開口一番、じっとしてろと言われて背比べを決行された。
「おい、でかくなったな」
「成長期ですから」
「何を食ったら伸びるんや……!」
奥村雪男は、大袈裟に悲嘆に暮れる知り合いへの対応にやや困惑した。
祓魔師の資格を取って、手探りながらも何度か任務をこなし、見知った顔とパーティーを組むのは初めてだった。

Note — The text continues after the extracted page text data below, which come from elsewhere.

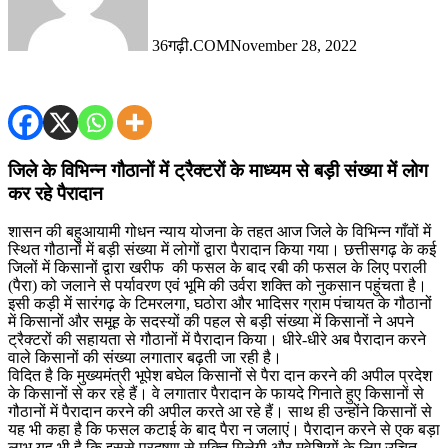
36गढ़ी.COM
November 28, 2022
जिले के विभिन्न गौठानों में ट्रैक्टरों के माध्यम से बड़ी संख्या में लोग
कर रहे पैरादान
शासन की बहुआयामी गोधन न्याय योजना के तहत आज जिले के विभिन्न गाँवों में
स्थित गौठानों में बड़ी संख्या में लोगों द्वारा पैरादान किया गया। छत्तीसगढ़ के कई
जिलों में किसानों द्वारा खरीफ की फसल के बाद रबी की फसल के लिए पराली
(पैरा) को जलाने से पर्यावरण एवं भूमि की उर्वरा शक्ति को नुकसान पहुंचता है।
इसी कड़ी में सारंगढ़ के टिमरलगा, घठोरा और भादिसर ग्राम पंचायत के गौठानों
में किसानों और समूह के सदस्यों की पहल से बड़ी संख्या में किसानों ने अपने
ट्रैक्टरों की सहायता से गौठानों में पैरादान किया। धीरे-धीरे अब पैरादान करने
वाले किसानों की संख्या लगातार बढ़ती जा रही है।
विदित है कि मुख्यमंत्री भूपेश बघेल किसानों से पैरा दान करने की अपील प्रदेश
के किसानों से कर रहे हैं। वे लगातार पैरादान के फायदे गिनाते हुए किसानों से
गौठानों में पैरादान करने की अपील करते आ रहे हैं। साथ ही उन्होंने किसानों से
यह भी कहा है कि फसल कटाई के बाद पैरा न जलाएं। पैरादान करने से एक बड़ा
लाभ यह भी है कि इससे प्रदूषण से मुक्ति मिलेगी और मवेशियों के लिए उचित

最年少で試験に受かったため、雪男にはあまり遠方への出勤要請がこない。平等に扱って欲しくて不満を訴えれば、養父である藤本に「学校が最優先に決まってるだろ、バーカ」と一蹴された。なので、騎士団の厚意として受け入れている。
今日も正十字学園町内での仕事だったが、詠唱騎士が必要ということで、京都出張所から何名かの祓魔師が派遣されてきていた。
「塾生だった頃はあんなちっこかったくせにムカつく。卒業からまだ半年しか経ってへんぞ奥村!」
「そのうち金造さんも抜かしますので」
最後に会った時から縮まった身長差に、露骨に不機嫌になったのは志摩金造だ。彼は高二で成長期が終わったとぼやいていた。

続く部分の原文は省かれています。